Brief:
Without any pictures, print the lines below from the one that has "1970 9TH AVENUE, OLIVEHURST CA 95961" through the one that has "Catrina Fashion Show", exactly and nothing else.

Study material:

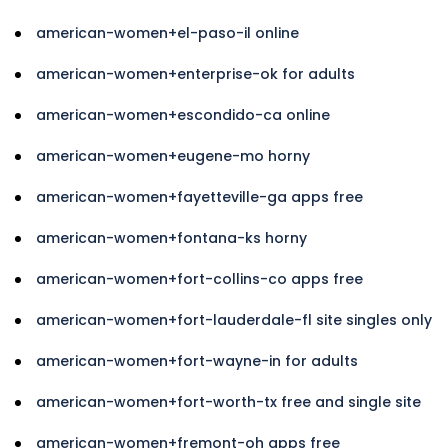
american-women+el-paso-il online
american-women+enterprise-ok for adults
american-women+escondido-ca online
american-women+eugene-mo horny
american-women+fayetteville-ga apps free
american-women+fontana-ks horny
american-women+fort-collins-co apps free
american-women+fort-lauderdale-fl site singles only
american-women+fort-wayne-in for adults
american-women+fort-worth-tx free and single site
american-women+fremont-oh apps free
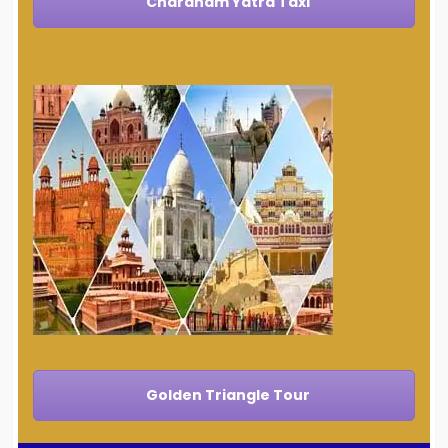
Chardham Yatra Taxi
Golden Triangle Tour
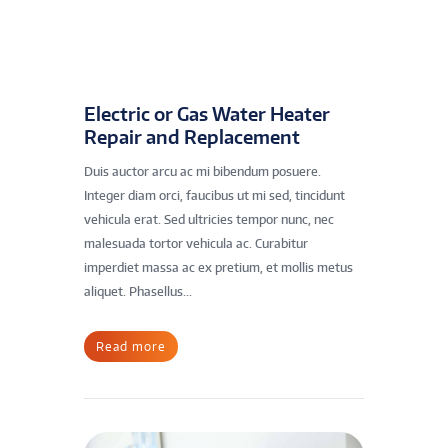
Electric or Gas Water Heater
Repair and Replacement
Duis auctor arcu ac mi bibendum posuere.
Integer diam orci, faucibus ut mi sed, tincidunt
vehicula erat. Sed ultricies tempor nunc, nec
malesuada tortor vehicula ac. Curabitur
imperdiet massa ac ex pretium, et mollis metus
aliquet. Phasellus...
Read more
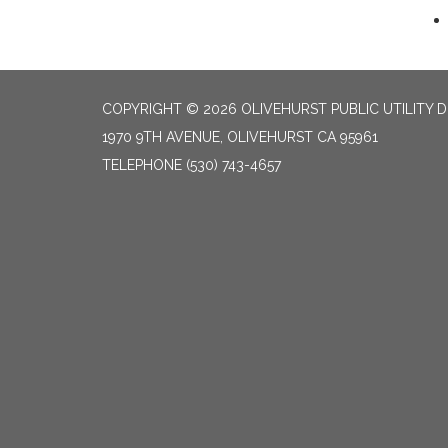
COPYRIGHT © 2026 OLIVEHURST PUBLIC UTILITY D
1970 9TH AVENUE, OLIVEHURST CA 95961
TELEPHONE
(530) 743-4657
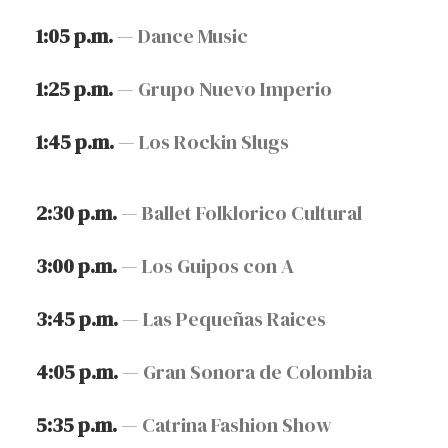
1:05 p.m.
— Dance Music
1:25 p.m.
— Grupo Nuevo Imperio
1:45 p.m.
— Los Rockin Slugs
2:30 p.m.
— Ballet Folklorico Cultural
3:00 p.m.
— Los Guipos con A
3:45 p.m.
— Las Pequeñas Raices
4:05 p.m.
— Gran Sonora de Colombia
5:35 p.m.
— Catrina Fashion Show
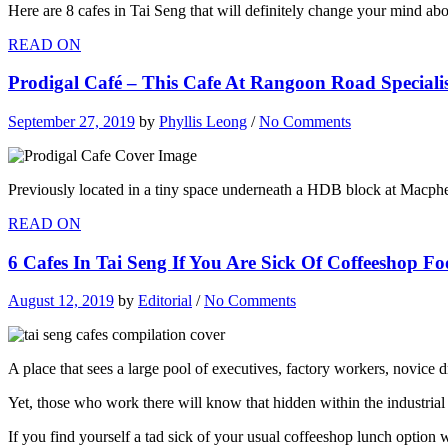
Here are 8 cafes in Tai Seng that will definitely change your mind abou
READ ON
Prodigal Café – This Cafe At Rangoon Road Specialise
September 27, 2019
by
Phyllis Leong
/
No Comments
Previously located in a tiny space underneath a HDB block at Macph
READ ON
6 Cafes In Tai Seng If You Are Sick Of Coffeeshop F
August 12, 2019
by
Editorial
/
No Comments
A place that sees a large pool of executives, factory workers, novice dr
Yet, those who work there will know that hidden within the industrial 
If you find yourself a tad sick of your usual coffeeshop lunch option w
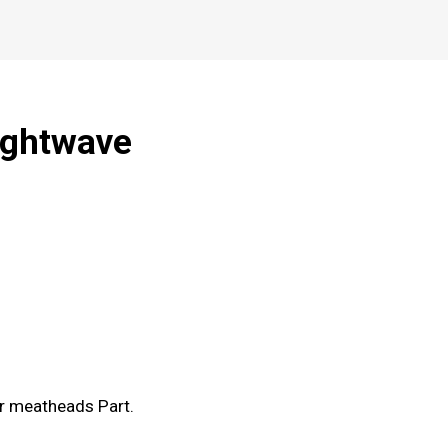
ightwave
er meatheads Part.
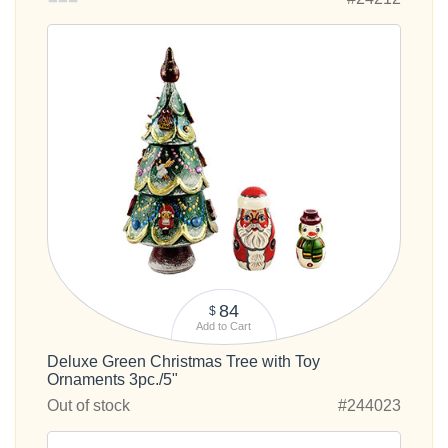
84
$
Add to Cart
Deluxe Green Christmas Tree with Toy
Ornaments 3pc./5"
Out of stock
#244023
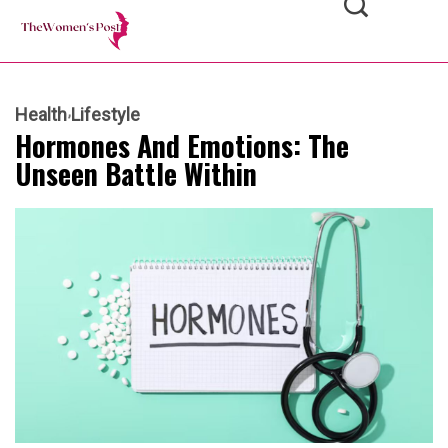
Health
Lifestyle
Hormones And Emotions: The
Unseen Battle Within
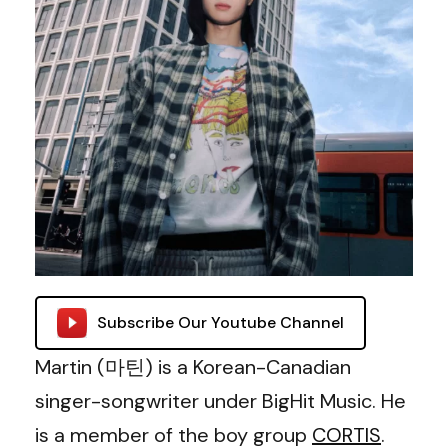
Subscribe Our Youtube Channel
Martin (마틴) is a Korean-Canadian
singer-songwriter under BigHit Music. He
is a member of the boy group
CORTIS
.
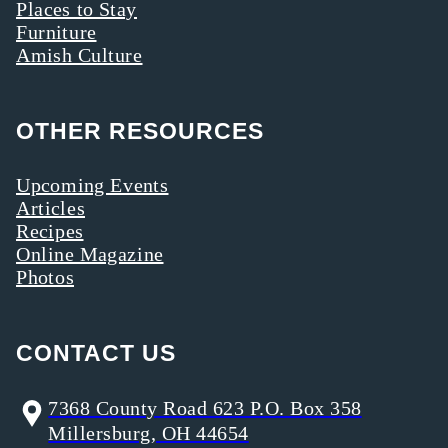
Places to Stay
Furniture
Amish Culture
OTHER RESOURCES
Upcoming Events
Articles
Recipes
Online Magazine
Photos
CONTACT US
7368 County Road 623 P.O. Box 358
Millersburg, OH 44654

Response:
1970 9TH AVENUE, OLIVEHURST CA 95961
TELEPHONE
(530) 743-4657
1:05 p.m.
— Dance Music
1:25 p.m.
— Grupo Nuevo Imperio
1:45 p.m.
— Los Rockin Slugs
2:30 p.m.
— Ballet Folklorico Cultural
3:00 p.m.
— Los Guipos con A
3:45 p.m.
— Las Pequeñas Raices
4:05 p.m.
— Gran Sonora de Colombia
5:35 p.m.
— Catrina Fashion Show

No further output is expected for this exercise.